Abstract

This paper studies communications service availability for industrial wireless control systems. We consider a motion controller with a continuous closed-loop control link to a group of actuator devices on a factory floor. The goal is to satisfy end-to-end latency for each packet and to guarantee that the communication service will not be un-available for longer than a survival time. We propose to decouple the scheduling operation between the normal and survival modes of operation, enabling a dual-mode ultra-reliable and low-latency communications (URLLC) scheduler. Scheduler strategies for the survival mode are presented, targeting link adaptation and signal to interference and noise ratio (SINR) estimation in presence of temporal and spatial channel correlation. Through numerical examples, we investigate the impact of channel correlation on the schedulers ability to target the required reliability for each mode.
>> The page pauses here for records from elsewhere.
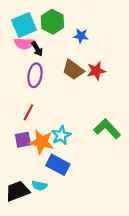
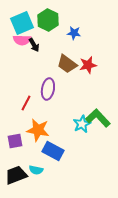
purple ellipse: (35, 75) -> (48, 89), moved
cyan star: (61, 135) -> (82, 124), moved
purple square: (23, 140) -> (15, 141), moved

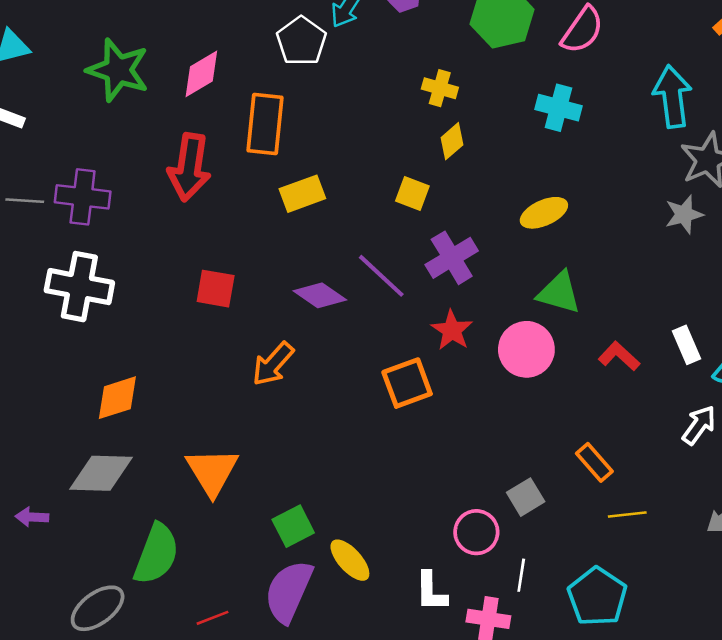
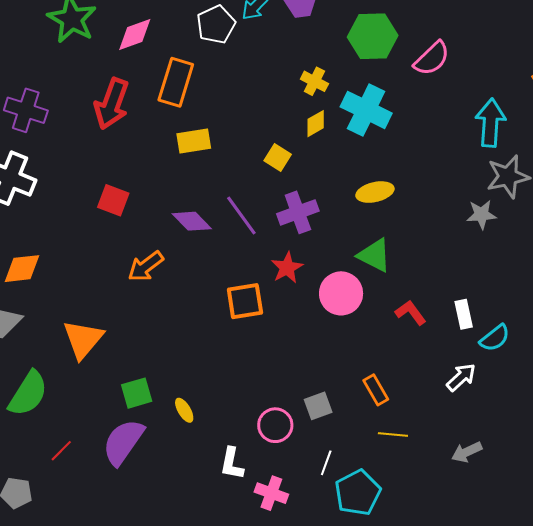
cyan cross: (558, 108) -> (366, 110), moved, size x1.4
yellow ellipse: (350, 560) -> (184, 410), moved, size x0.7
white line: (521, 575) -> (326, 463), moved
red line: (212, 618) -> (61, 451), turned -35

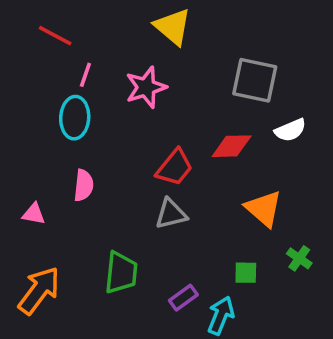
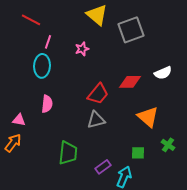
gray square: (255, 80) -> (131, 30), moved, turned -32
pink star: (146, 87) -> (82, 49), size x0.6
orange arrow: (39, 290) -> (13, 143), moved, size x0.7

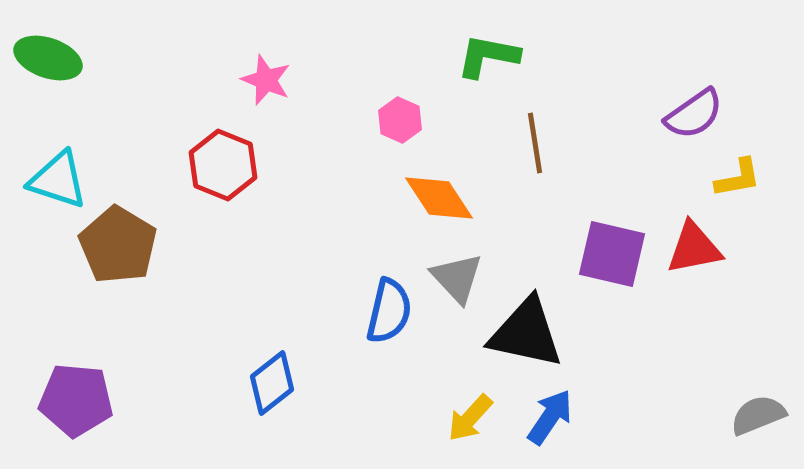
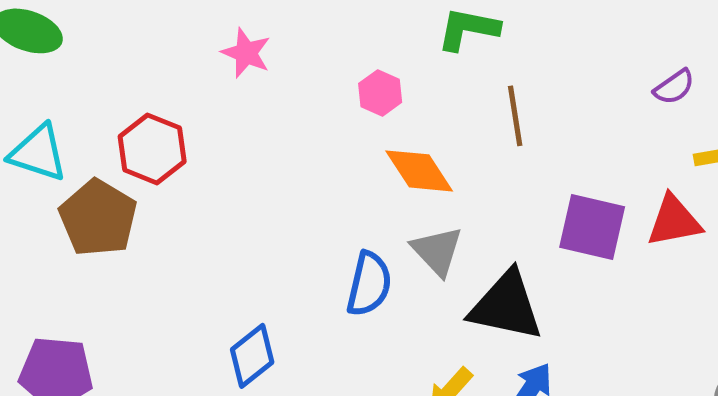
purple semicircle: (694, 114) -> (674, 87), size x0.7
red hexagon: (223, 165) -> (152, 149), moved

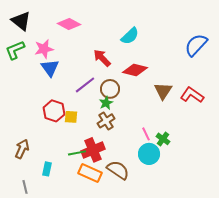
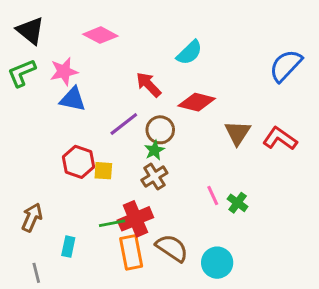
blue triangle: (50, 68) -> (73, 99), turned -42
cyan circle: (149, 154) -> (217, 263), moved
orange rectangle: (90, 173) -> (131, 252), turned 55

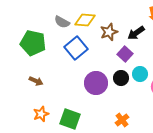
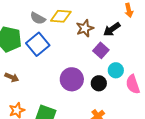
blue square: (76, 48) -> (38, 44), moved
black circle: (121, 78) -> (99, 83), moved

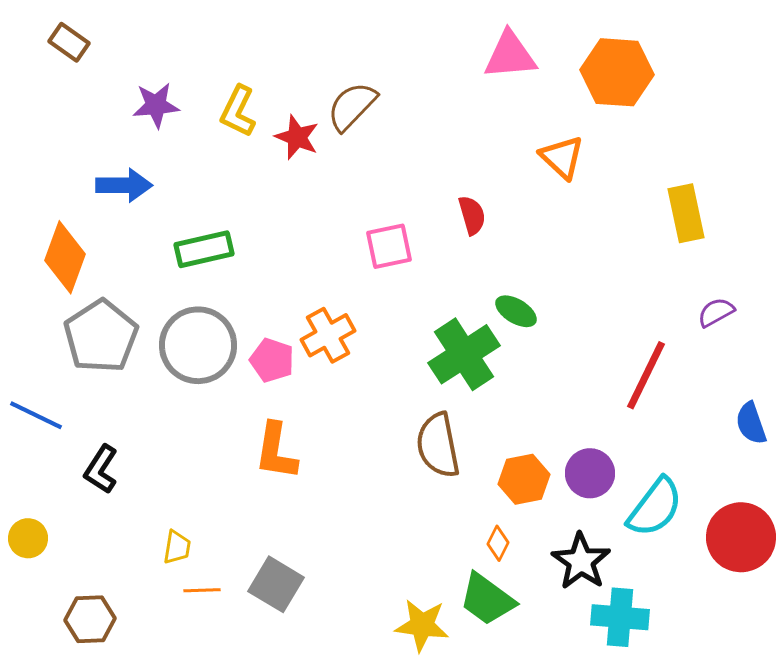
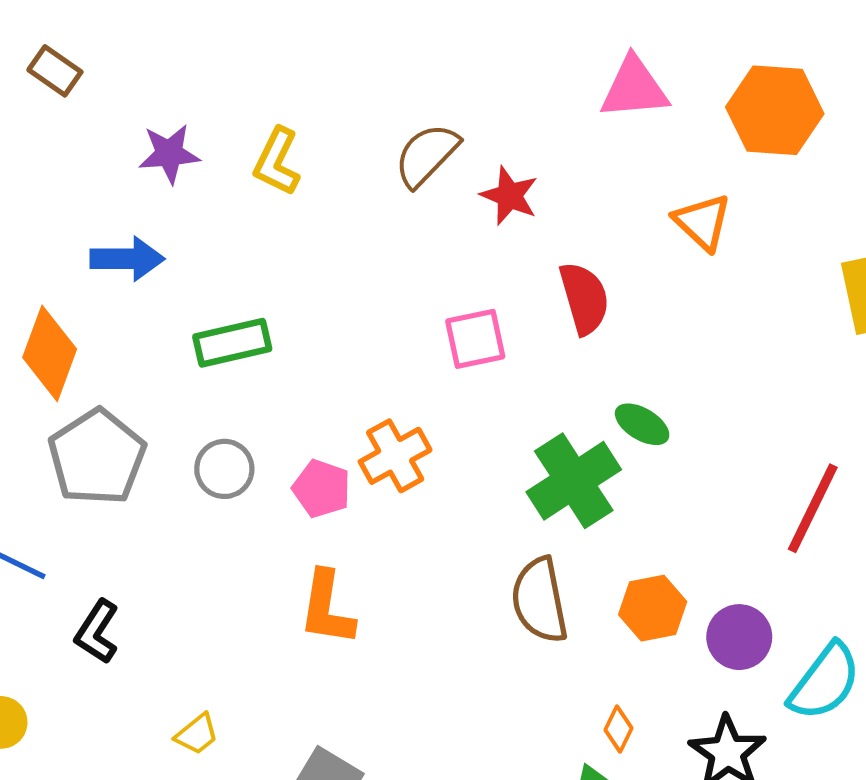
red star: (297, 137) -> (509, 196), moved
red semicircle: (472, 215) -> (584, 298), size x1.4
gray circle: (198, 345) -> (224, 469), size x0.6
orange hexagon: (524, 479) -> (653, 608), moved
yellow trapezoid: (177, 547) -> (197, 734), turned 42

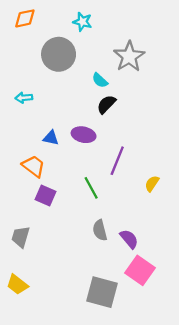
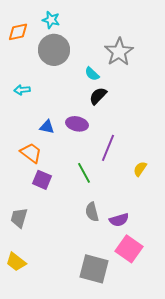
orange diamond: (25, 18) -> (18, 32), moved
cyan star: (82, 22) -> (51, 20), moved
purple semicircle: (129, 239) -> (119, 220), turned 114

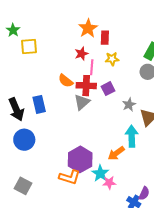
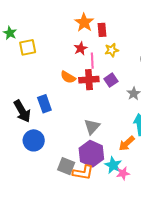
gray triangle: (82, 102) -> (92, 127), moved
gray square: (23, 186) -> (66, 166), moved

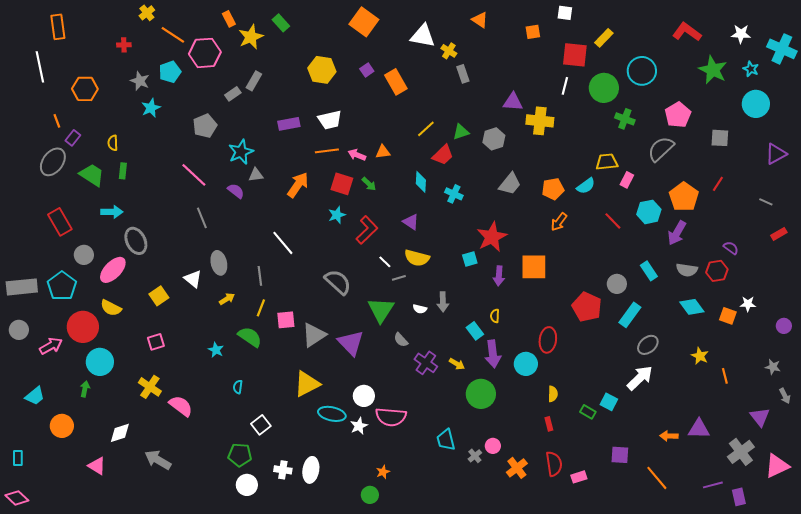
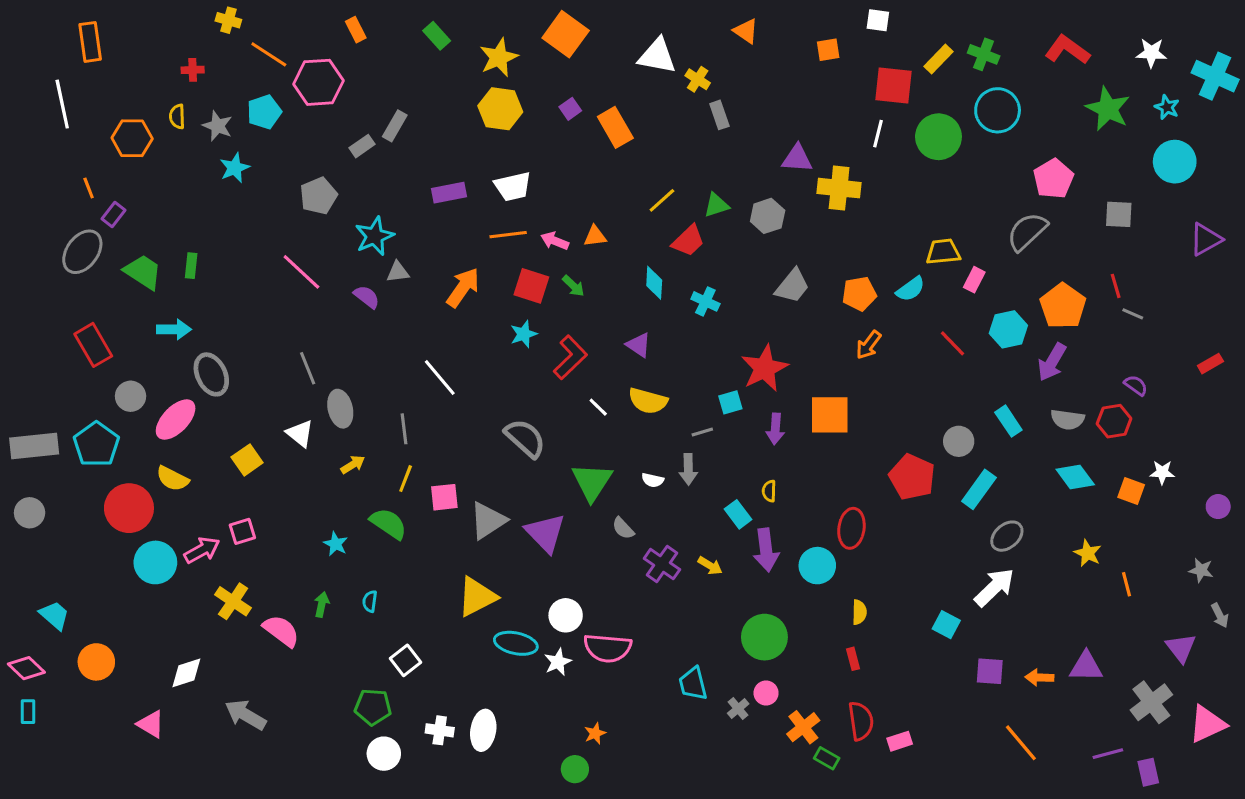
yellow cross: (147, 13) -> (228, 20), turned -35
yellow star: (251, 37) -> (499, 57), moved
green cross: (625, 119) -> (984, 54), moved
yellow semicircle: (113, 143) -> (177, 117), moved
red line: (718, 184) -> (1116, 286), turned -49
gray line: (766, 202) -> (1133, 314), moved
gray line: (202, 218) -> (308, 368), moved
gray line: (399, 278) -> (702, 432), moved
pink arrow: (51, 346) -> (202, 550), moved
green arrow: (85, 389) -> (322, 604), moved
green circle: (481, 394) -> (764, 637), moved
cyan trapezoid: (35, 396) -> (54, 615), turned -100
green rectangle: (588, 412) -> (827, 758), moved
purple square: (620, 455) -> (990, 671), moved
pink diamond: (17, 498) -> (26, 668), moved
We further present our findings on system-level performance evaluation of such scheduling strategies by adopting a realistic system setup and channel model to obtain insights with high level of realism. Extensive simulation results are presented which demonstrate significant reduction in resource utilization with the proposed dual-mode scheduler when compared to single-mode URLLC scheduling. Specifically, our results demonstrate that the scheduler should target moderate packet error rate (PER) for normal mode of operation and very low PER for the survival mode; the latter guarantees service availability while the former saves radio resources.